I would advise looking at the order of the inputs in the script, the error on the right gives a hint.

Thanks @Rosarch

Correct and I’ve changed the sequence to:
bob@caleston-lp10:~$ bash update_shell.sh /bin/bash bob

though it worked fine on my workstation with privilege of course. The command changes the user shell.
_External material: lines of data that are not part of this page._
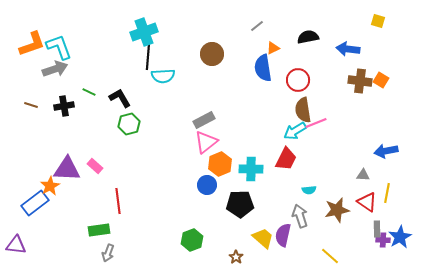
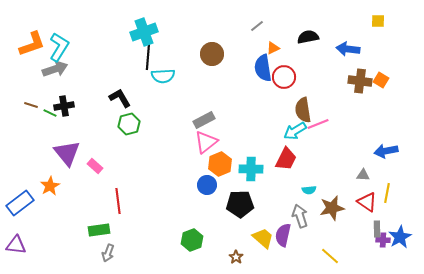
yellow square at (378, 21): rotated 16 degrees counterclockwise
cyan L-shape at (59, 47): rotated 52 degrees clockwise
red circle at (298, 80): moved 14 px left, 3 px up
green line at (89, 92): moved 39 px left, 21 px down
pink line at (316, 123): moved 2 px right, 1 px down
purple triangle at (67, 169): moved 16 px up; rotated 48 degrees clockwise
blue rectangle at (35, 203): moved 15 px left
brown star at (337, 210): moved 5 px left, 2 px up
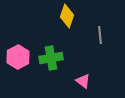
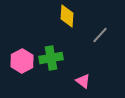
yellow diamond: rotated 15 degrees counterclockwise
gray line: rotated 48 degrees clockwise
pink hexagon: moved 4 px right, 4 px down
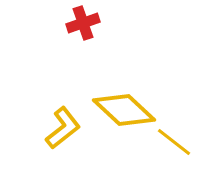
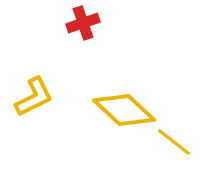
yellow L-shape: moved 29 px left, 31 px up; rotated 12 degrees clockwise
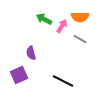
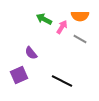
orange semicircle: moved 1 px up
pink arrow: moved 1 px down
purple semicircle: rotated 24 degrees counterclockwise
black line: moved 1 px left
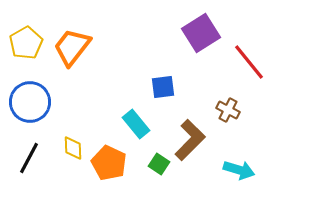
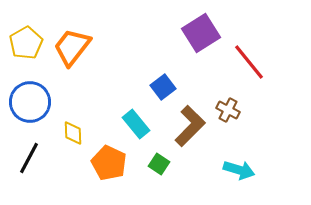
blue square: rotated 30 degrees counterclockwise
brown L-shape: moved 14 px up
yellow diamond: moved 15 px up
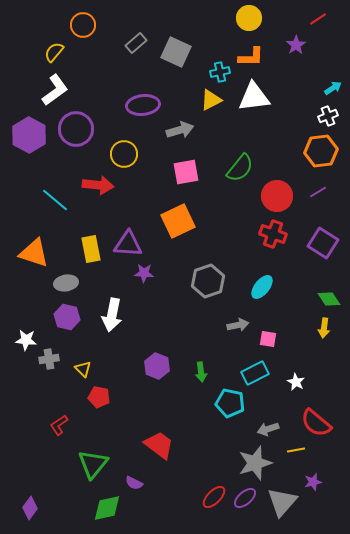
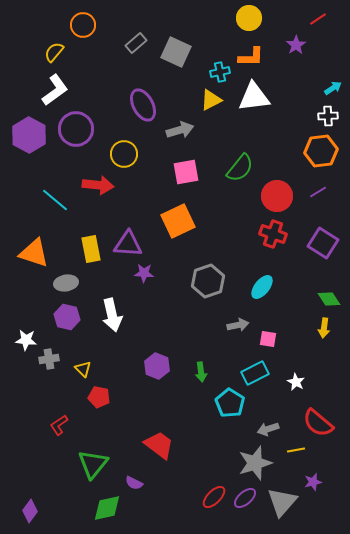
purple ellipse at (143, 105): rotated 68 degrees clockwise
white cross at (328, 116): rotated 18 degrees clockwise
white arrow at (112, 315): rotated 24 degrees counterclockwise
cyan pentagon at (230, 403): rotated 20 degrees clockwise
red semicircle at (316, 423): moved 2 px right
purple diamond at (30, 508): moved 3 px down
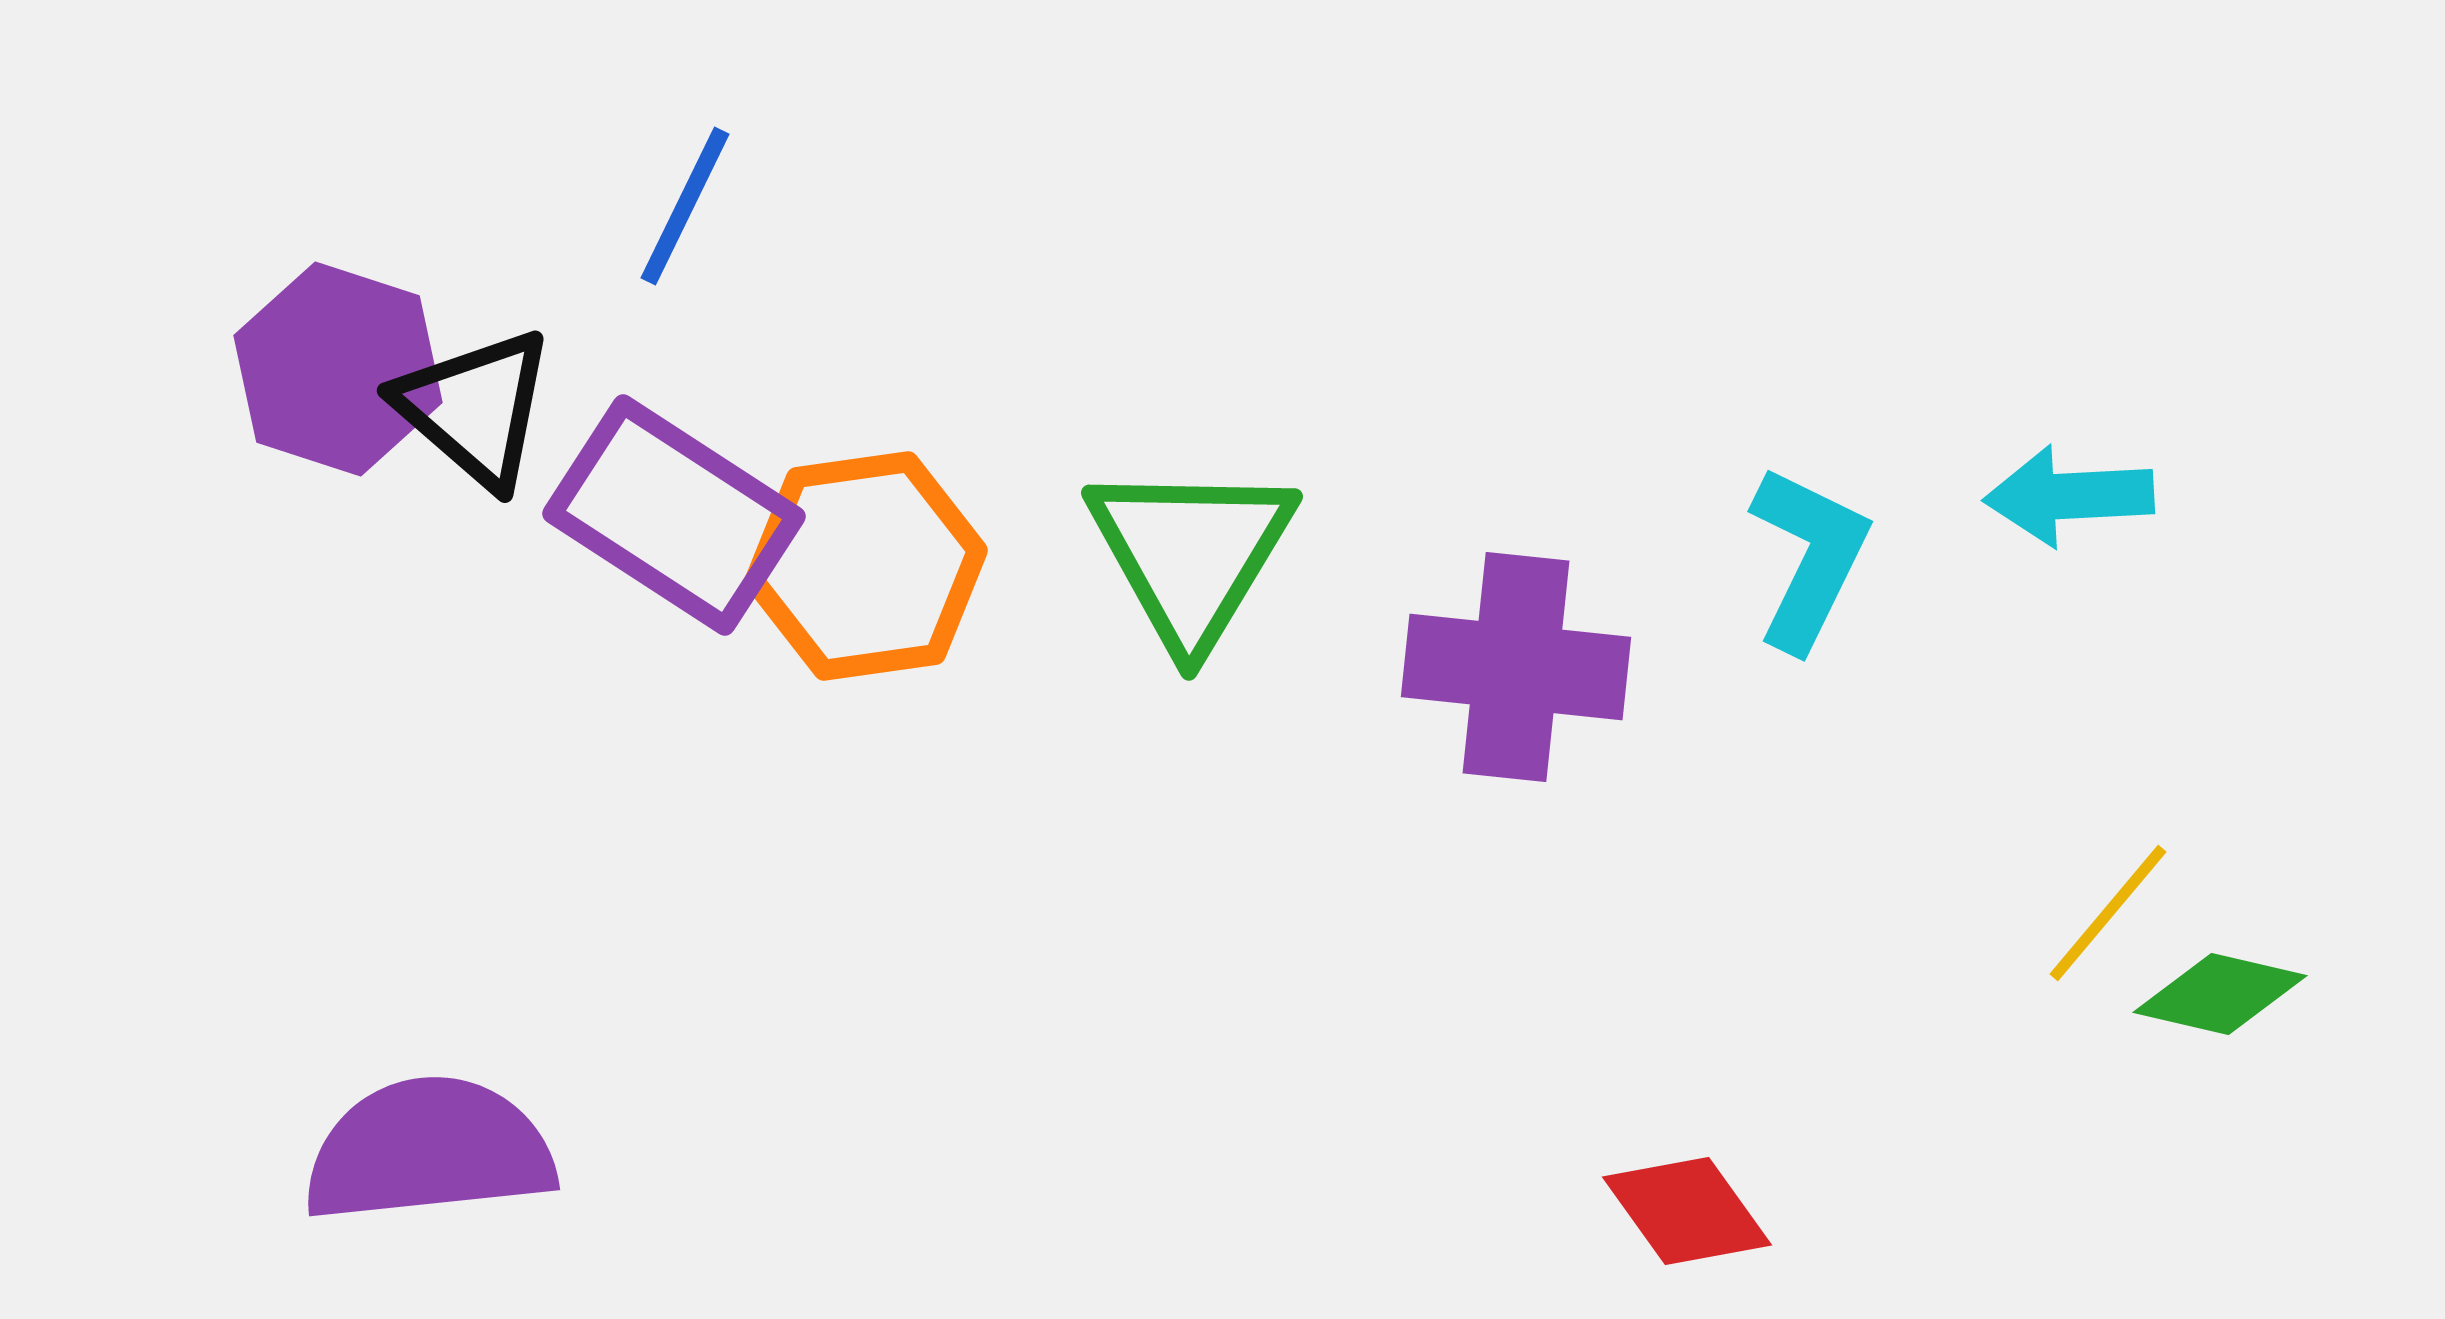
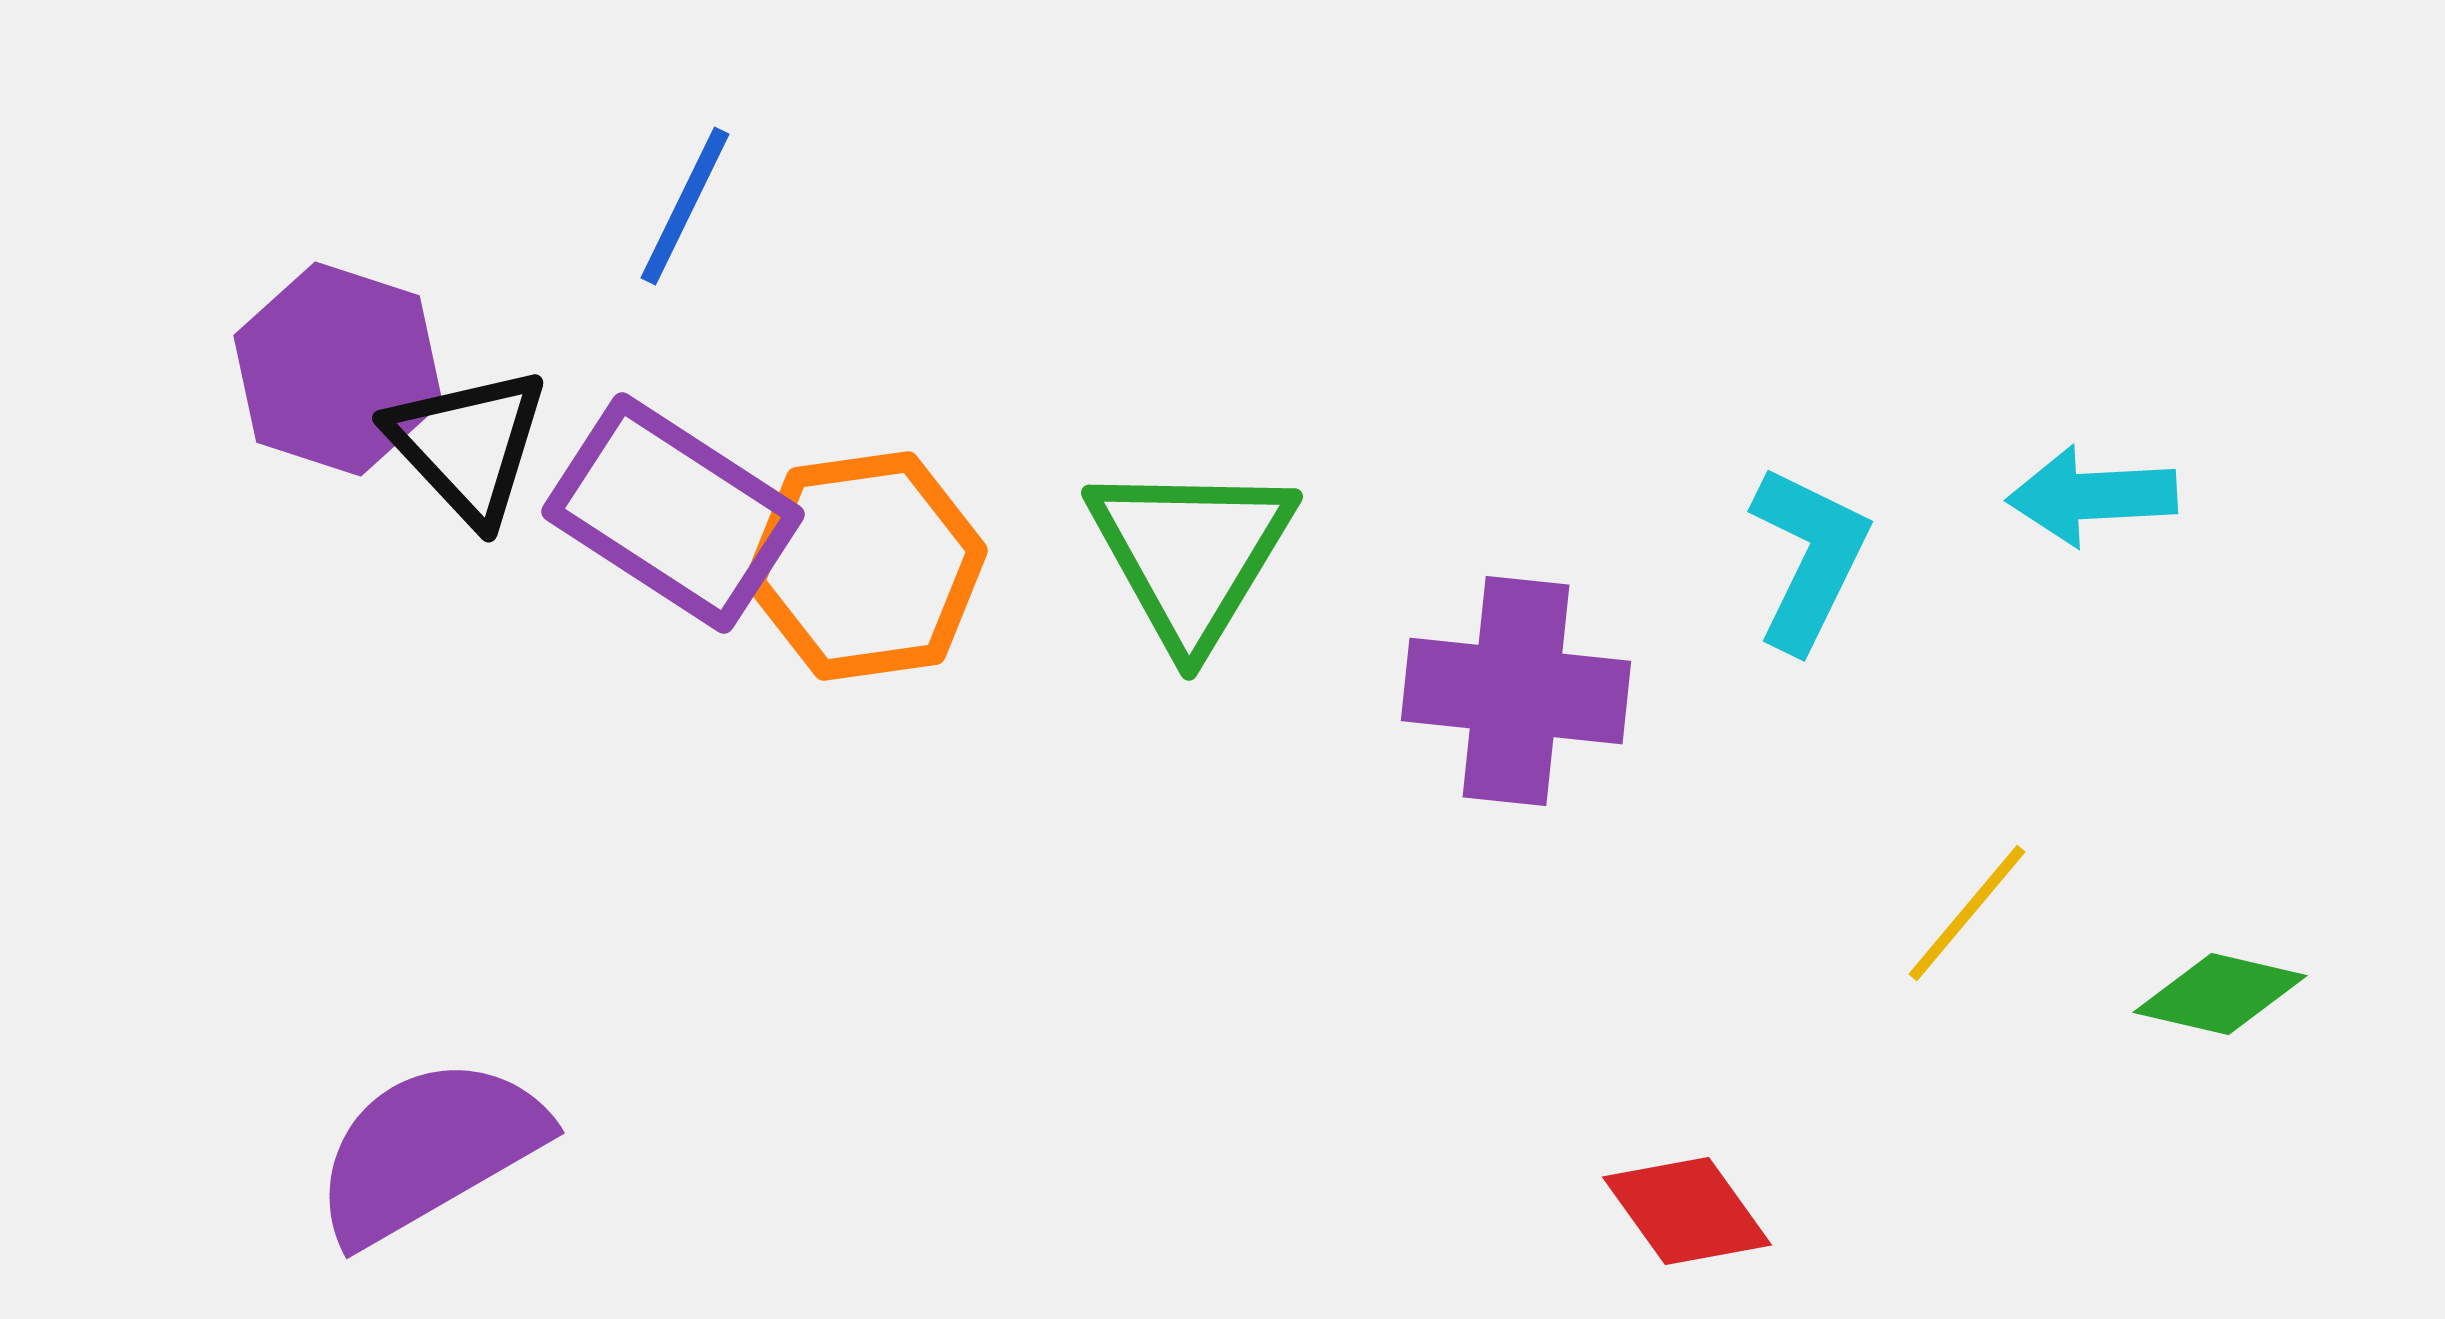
black triangle: moved 7 px left, 37 px down; rotated 6 degrees clockwise
cyan arrow: moved 23 px right
purple rectangle: moved 1 px left, 2 px up
purple cross: moved 24 px down
yellow line: moved 141 px left
purple semicircle: rotated 24 degrees counterclockwise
In spite of switching the attribute in the Kodekloud lab, I still get the error.

----- on my workstation —

user@mintlt:~$ cat update_shell.sh 
new_shell=$2
user_name=$1

usermod -s $user_name $new_shell

user@mintlt:~$ bash update_shell.sh /bin/sh adminako
usermod: no changes

user@mintlt:~$ bash update_shell.sh /bin/bash adminako
usermod: Permission denied.
usermod: cannot lock /etc/passwd; try again later.

user@mintlt:~$ sudo bash update_shell.sh /bin/bash adminako
[sudo] password for user:

user@mintlt:~$ cat /etc/passwd |grep adminako
adminako:x:1001:1001::/home/adminako:/bin/bash

This lab is a bit confusing…

What I changed to clear the check:

bob@caleston-lp10:~$ more update_shell.sh
new_shell="$2"
user_name="$1"
usermod -s $new_shell $user_name

Yes indeed confusing.

Hi

In my case user is bob home directory, i tried command
“bash update_shell.sh /bin/sh bob” got permission denied. then i used sudo in the command,

image

Can you please let me know what password do we have to use here.

I don’t believe you need the password as long as the script is right it will pass on the task check.

Hi - for all labs use caleston123 as the password.

The error in the script is more of a syntax error of the usermod command.

It should be : usermod -s <new_shell absolute path> <user_name>
usermod -s /bin/bash bob

Thanks for replying.

I’m still confused, can someone please let me know what exactly the script should be.

image

There is a logic issue or Am I missing a step? user bob is currently logged in and how can he update the info in /etc/passwd?
bob@caleston-lp10:~$ ./update_shell.sh /bin/sh bob
usermod: Permission denied.
usermod: cannot lock /etc/passwd; try again later.